ICH HABE NICHT MIT DIR GELEBT ALS LITERARISCHES MATERIAL, ICH VERBIETE ES, DASS DU üBER MICH SCHREIBST.
Wenn er sieht, wie sie jetzt durch den Sand stapft, dort wo der Sand trocken und locker ist, langsamer also und mühsam, etwas erschöpft vom langen Lauf und mit schlenkernden Armen, da die Beine nicht mehr schlenkern können, und wie sie manchmal im Stapfen vornüber knickt, wenn ein Fuß einsinkt, dann wieder das rote Haar über diese oder die andere Schulter zurückwirft, so sieht er sie mit Wohlgefallen. Sie weiß es vermutlich; sie schaut jetzt irgendwohin. Wenn sie im Sessel nebenan liegt, so denkt er anderswohin. Wenn sie die hölzerne Treppe zum hölzernen Hotel hinaufgeht, schaut er ihr nicht nach; er kann es sich vorstellen, wie sie die Arme bewegt, Grazie nicht ohne Komik.
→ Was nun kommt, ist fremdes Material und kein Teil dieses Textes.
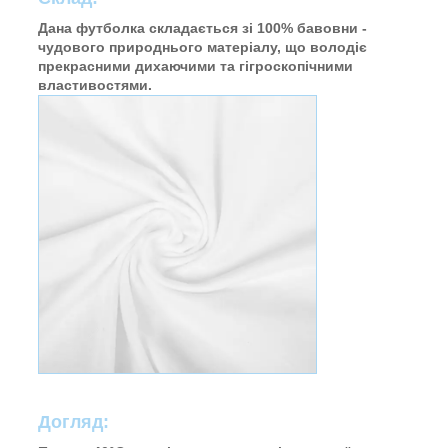
Дана футболка складається зі 100% бавовни -
чудового природнього матеріалу, що володіє
прекрасними дихаючими та гігроскопічними
властивостями.
Догляд:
Er kann sie auch vergessen, zum Beispiel wenn er mit Leuten ist. Er sieht sie mit Wohlgefallen, wenn sie speist; dieser ungeile Appetit der Hageren. Wenn sie nicht da ist, kann er sich an ihr Lachen nur ungenau erinnern; ihr nächstes Lachen hört er mit Wohlgefallen. In der Stadt, wenn sie ihn noch nicht erkannt hat und die Straße überquert, Lynn als Passantin unter vielen andern: die Art, wie sie ihre dünnen Arme bewegt, wie sie zögert und sich im Gedränge durchsetzt, wie sie den Kopf bewegt. Er ist nicht verliebt. Er freut sich. Wenn sie die hölzerne Treppe herunter kommt von dem hölzernen Hotel, denkt er nicht an die Nacht; er sieht ihr Hüpfen auf der Treppe, dann beinahe Stolpern (wenn es nicht das hölzerne Geländer gäbe, wo sie sich grad noch halten kann) mit Wohlgefallen.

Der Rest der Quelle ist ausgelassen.